The study, “Grief, depression, and anxiety in bereaved caregivers of people with motor neurone disease: a population-based national study,” was published in Amyotrophic Lateral Sclerosis and Frontotemporal Degeneration.
Caring for a person with ALS can take a profound psychological toll, as has been borne out by previous research. Less is known about the psychological impact of bereavement for ALS caregivers. For instance, it’s unclear whether bereaved ALS caregivers are at greater risk of mental health problems such as prolonged grief disorder (PGD) — when intense grief extends for a long period of time, such that it substantially interferes with a person’s ability to function normally.
In this new study, researchers conducted an Australia-wide survey of caregivers for people with MND who had lost a relative or a friend to MND from 2016 to 2018.
In total, 393 questionnaires were analyzed. The average age of respondents was 63.5 years, and the majority were female (73.0%), retired (53.6%), widowed (71.2%), and Australian (78.7%). The most common relationships to the deceased person with ALS were as a spouse/partner (73.7%) or child (18.9%).
Respondents had acted as carers for a median of 1.5 years, and 80% had provided hands-on care for an average of 18 hours per day during the three months prior to bereavement. The average time since bereavement for respondents was about two years.
The survey asked respondents a variety of questions about a range of experiences and unmet needs, including mental health and perceived social and family supports.
Of note, PGD was assessed with the PG-13, a validated questionnaire that tests for PGD along five criteria: event (the person has experienced bereavement); separation distress (intense feelings of yearning, longing, or pain); impairment (difficulty in day-to-day life); cognitive/emotional symptoms (e.g., feeling excessively numb or irritable); and duration (symptoms must persist for at least six months after bereavement for PGD to be considered).

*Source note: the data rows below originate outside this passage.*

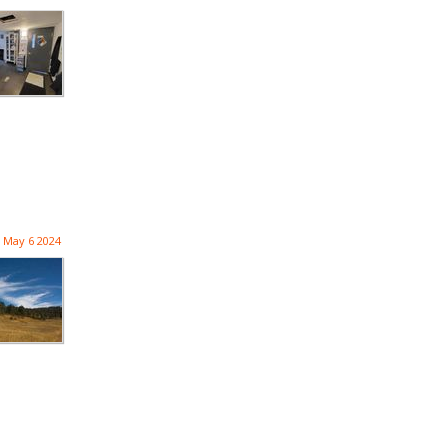
May 6 2024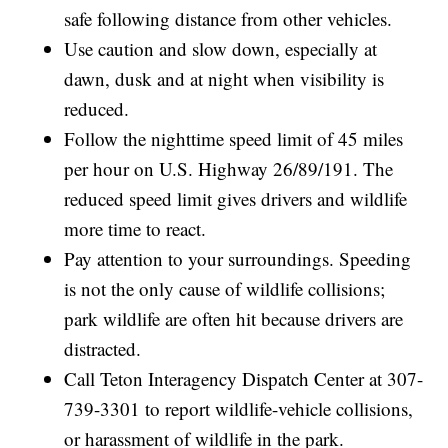
safe following distance from other vehicles.
Use caution and slow down, especially at
dawn, dusk and at night when visibility is
reduced.
Follow the nighttime speed limit of 45 miles
per hour on U.S. Highway 26/89/191. The
reduced speed limit gives drivers and wildlife
more time to react.
Pay attention to your surroundings. Speeding
is not the only cause of wildlife collisions;
park wildlife are often hit because drivers are
distracted.
Call Teton Interagency Dispatch Center at 307-
739-3301 to report wildlife-vehicle collisions,
or harassment of wildlife in the park.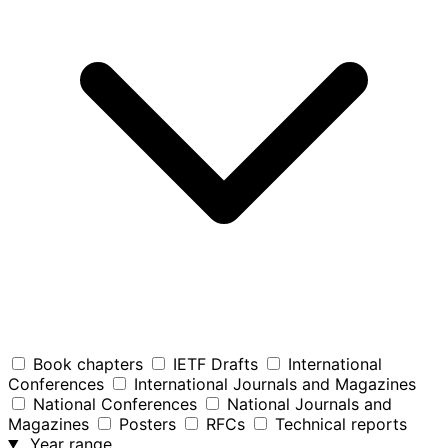
Book chapters
IETF Drafts
International
Conferences
International Journals and Magazines
National Conferences
National Journals and
Magazines
Posters
RFCs
Technical reports
Year range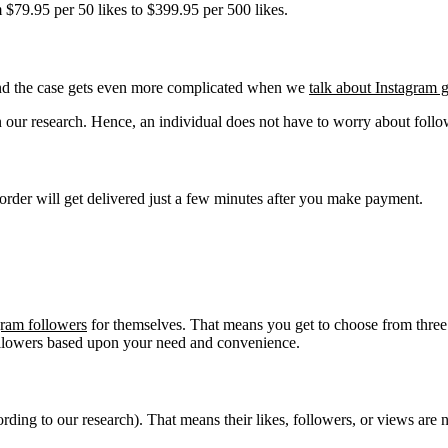
m $79.95 per 50 likes to $399.95 per 500 likes.
 And the case gets even more complicated when we
talk about Instagram g
 in our research. Hence, an individual does not have to worry about follo
 order will get delivered just a few minutes after you make payment.
gram followers
for themselves. That means you get to choose from three
llowers based upon your need and convenience.
cording to our research). That means their likes, followers, or views are 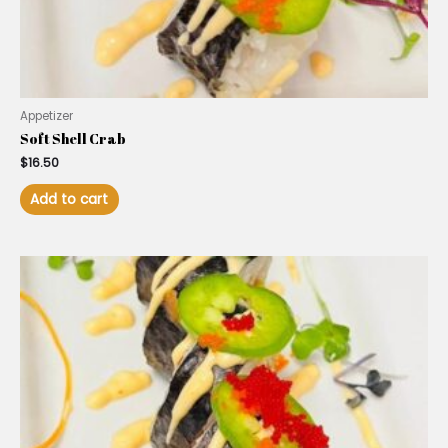
Appetizer
Soft Shell Crab
$
16.50
Add to cart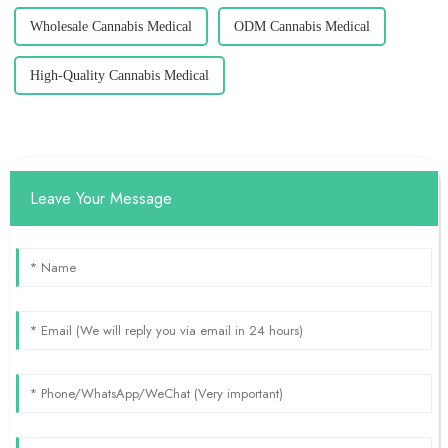
Wholesale Cannabis Medical
ODM Cannabis Medical
High-Quality Cannabis Medical
Leave Your Message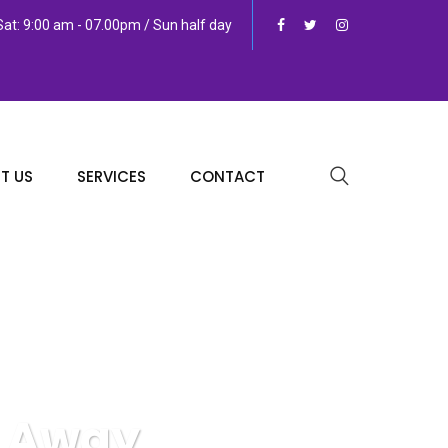
at: 9:00 am - 07.00pm / Sun half day
T US
SERVICES
CONTACT
s Away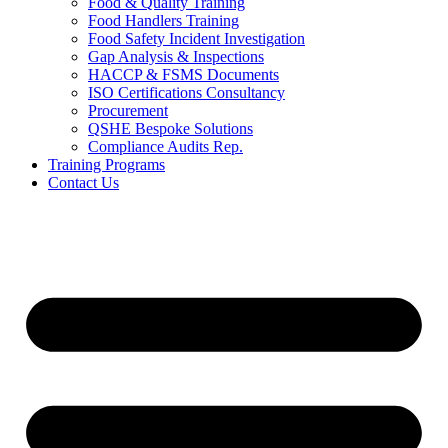
Food & Quality Training
Food Handlers Training
Food Safety Incident Investigation
Gap Analysis & Inspections
HACCP & FSMS Documents
ISO Certifications Consultancy
Procurement
QSHE Bespoke Solutions
Compliance Audits Rep.
Training Programs
Contact Us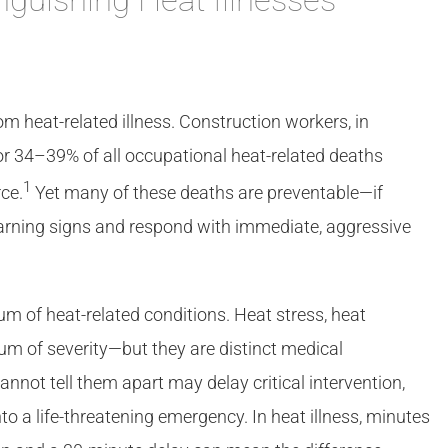
m heat-related illness. Construction workers, in
for 34–39% of all occupational heat-related deaths
1
ce.
Yet many of these deaths are preventable—if
arning signs and respond with immediate, aggressive
um of heat-related conditions. Heat stress, heat
um of severity—but they are distinct medical
not tell them apart may delay critical intervention,
o a life-threatening emergency. In heat illness, minutes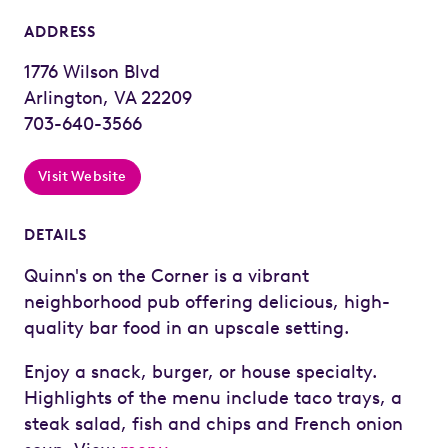
ADDRESS
1776 Wilson Blvd
Arlington, VA 22209
703-640-3566
Visit Website
DETAILS
Quinn's on the Corner is a vibrant
neighborhood pub offering delicious, high-
quality bar food in an upscale setting.
Enjoy a snack, burger, or house specialty.
Highlights of the menu include taco trays, a
steak salad, fish and chips and French onion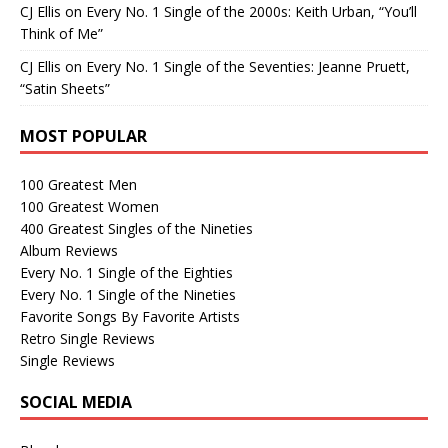
CJ Ellis
on
Every No. 1 Single of the 2000s: Keith Urban, “You’ll
Think of Me”
CJ Ellis
on
Every No. 1 Single of the Seventies: Jeanne Pruett,
“Satin Sheets”
MOST POPULAR
100 Greatest Men
100 Greatest Women
400 Greatest Singles of the Nineties
Album Reviews
Every No. 1 Single of the Eighties
Every No. 1 Single of the Nineties
Favorite Songs By Favorite Artists
Retro Single Reviews
Single Reviews
SOCIAL MEDIA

Of the survey respondents, 6.1% reported having high-conflict families, while 12.6% reported families with abnormally low involvement. The percentage who reported that they didn’t have enough support while acting as a caretaker was similar to the percentage who didn’t have enough support after bereavement (38.7% and 37.9%, respectively).

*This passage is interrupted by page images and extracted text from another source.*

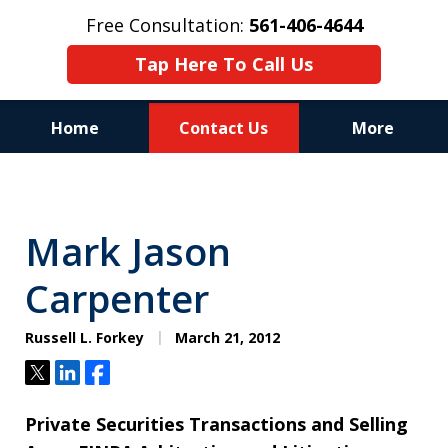
Free Consultation:
561-406-4644
Tap Here To Call Us
Home
Contact Us
More
Reputation of Experience,
Dedication, and Professionalism
Mark Jason
on Your Side
Carpenter
Russell L. Forkey
March 21, 2012
Tweet
Share
Share
Private Securities Transactions and Selling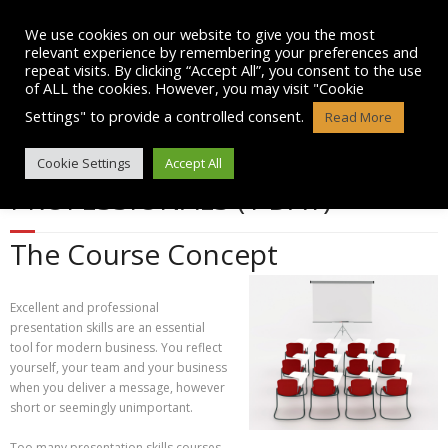
Skip
to
We use cookies on our website to give you the most
content
relevant experience by remembering your preferences and
repeat visits. By clicking “Accept All”, you consent to the use
of ALL the cookies. However, you may visit "Cookie
Settings" to provide a controlled consent.
Read More
PRESENTATION SKILLS FOR ALL
Cookie Settings
Accept All
PROFESSIONALS (1 DAY)
The Course Concept
Excellent and professional
presentation skills are an essential
tool for modern business. You reflect
yourself, your team and your business
when you deliver a message, however
short or seemingly unimportant.
Too many presentation skills courses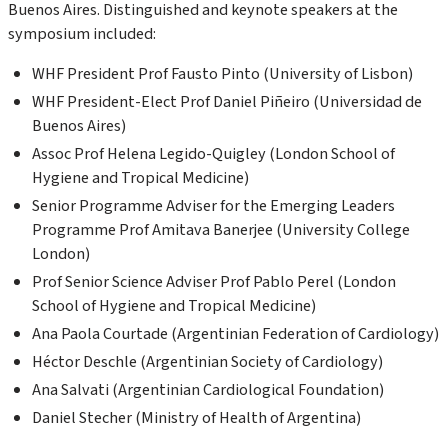
Buenos Aires
. Distinguished and keynote speakers at the
symposium included:
WHF President
Prof Fausto Pinto (University of Lisbon)
WHF
President-Elect Prof Daniel Piñeiro (
Universidad de
Buenos Aires)
Assoc Prof
Helena
Legido
-Quigley (
London School of
Hygiene and Tropical Medicine)
Senior
Programme
Adviser for the Emerging Leaders
Programme
Prof Amitava Banerjee (University College
London)
Prof Senior Science Adviser
Prof Pablo Perel (London
School of Hygiene and Tropical Medicine)
Ana Paola
Courtade
(Argentinian Federation of Cardiology)
Héctor Deschle (Argentinian Society of Cardiology)
Ana
Salvati
(Argentinian Cardiological Foundation)
Daniel
Stecher
(Ministry of Health of Argentina)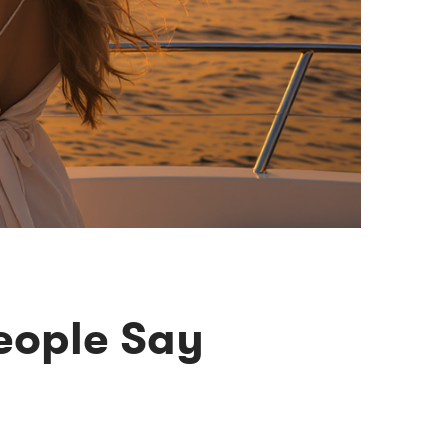
eople Say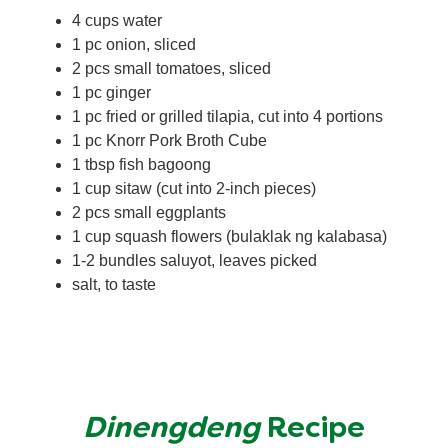
4 cups water
1 pc onion, sliced
2 pcs small tomatoes, sliced
1 pc ginger
1 pc fried or grilled tilapia, cut into 4 portions
1 pc Knorr Pork Broth Cube
1 tbsp fish bagoong
1 cup sitaw (cut into 2-inch pieces)
2 pcs small eggplants
1 cup squash flowers (bulaklak ng kalabasa)
1-2 bundles saluyot, leaves picked
salt, to taste
Dinengdeng
Recipe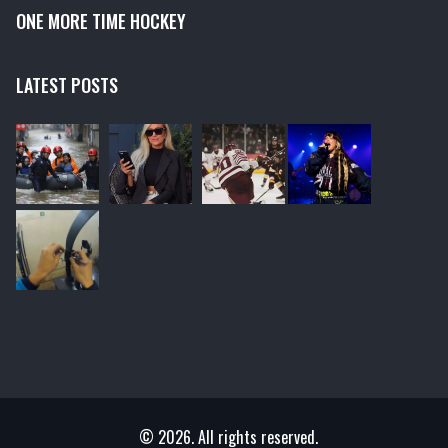
ONE MORE TIME HOCKEY
LATEST POSTS
© 2026. All rights reserved.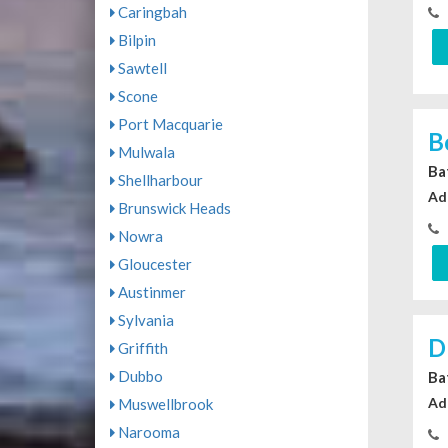
Caringbah
Bilpin
Sawtell
Scone
Port Macquarie
B
Mulwala
Ba
Shellharbour
Ad
Brunswick Heads
Nowra
Gloucester
Austinmer
Sylvania
D
Griffith
Dubbo
Ba
Ad
Muswellbrook
Narooma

The prevalence of moderate to severe anxiety was 12.3%, and that of moderate to severe depression was 18.5%.
Based on the number of PG-13 criteria respondents met, they were divided into three groups: high risk (meeting all five criteria), medium risk (three-four criteria), or low risk (one or two criteria). Results from this grouping were compared with results from a similar study, which looked at the general population of bereaved people.
Compared to the general population, a higher percentage of bereaved MND caregivers were at high (9.6% vs. 6.4%) or medium risk (53.7% vs. 35.2%), while fewer were at low risk (36.7% vs. 58.4%).

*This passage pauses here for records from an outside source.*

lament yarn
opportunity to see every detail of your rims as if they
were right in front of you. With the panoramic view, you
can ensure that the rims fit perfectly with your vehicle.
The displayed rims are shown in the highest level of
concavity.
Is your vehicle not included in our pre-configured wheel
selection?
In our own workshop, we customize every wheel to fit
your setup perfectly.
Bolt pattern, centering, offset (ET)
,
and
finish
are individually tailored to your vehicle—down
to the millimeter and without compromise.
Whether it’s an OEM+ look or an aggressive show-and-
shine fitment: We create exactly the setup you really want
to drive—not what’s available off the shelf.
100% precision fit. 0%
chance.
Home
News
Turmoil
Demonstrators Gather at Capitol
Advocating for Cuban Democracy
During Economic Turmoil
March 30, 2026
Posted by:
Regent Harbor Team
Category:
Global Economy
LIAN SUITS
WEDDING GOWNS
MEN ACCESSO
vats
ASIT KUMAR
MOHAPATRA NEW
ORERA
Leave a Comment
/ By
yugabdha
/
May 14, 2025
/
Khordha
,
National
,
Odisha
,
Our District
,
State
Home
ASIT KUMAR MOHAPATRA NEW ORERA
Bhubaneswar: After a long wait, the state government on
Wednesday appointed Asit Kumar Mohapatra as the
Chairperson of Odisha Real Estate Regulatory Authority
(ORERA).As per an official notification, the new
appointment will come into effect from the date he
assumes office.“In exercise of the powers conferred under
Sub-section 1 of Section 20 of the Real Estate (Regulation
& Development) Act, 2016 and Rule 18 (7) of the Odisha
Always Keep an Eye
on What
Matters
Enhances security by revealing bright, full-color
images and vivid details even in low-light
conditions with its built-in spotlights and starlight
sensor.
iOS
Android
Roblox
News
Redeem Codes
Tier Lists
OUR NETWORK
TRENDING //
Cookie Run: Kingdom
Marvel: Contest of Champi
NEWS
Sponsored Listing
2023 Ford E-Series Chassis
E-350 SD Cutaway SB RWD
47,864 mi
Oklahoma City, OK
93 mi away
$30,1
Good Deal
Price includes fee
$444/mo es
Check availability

“It is concerning that over 63% of MND bereaved are in the moderate or high PGD risk group when the majority of the bereaved from other causes usually experience normal grief,” the researchers wrote, noting that people with higher PGD risk likely will benefit from increased support (i.e., from professional mental health carers).
The researchers used statistical models to look for factors that were significantly associated with a higher likelihood of having a high, as compared to a low, PGD risk among the MND caregivers. Being at high PGD risk was significantly more likely among those with more recent bereavement, those who reported getting less support, those with anxiety or depression, those with conflict-heavy or low-involvement families, and those who were spouses of the person with the MND.
Understanding the factors associated with a higher PGD risk could help in the identification of individuals who require more support during bereavement.
“Our findings argue for screening for PGD, anxiety, depression and family dysfunction to be done routinely to profile this risk group [bereaved MND caregivers] that needs more than they currently receive,” the researchers wrote.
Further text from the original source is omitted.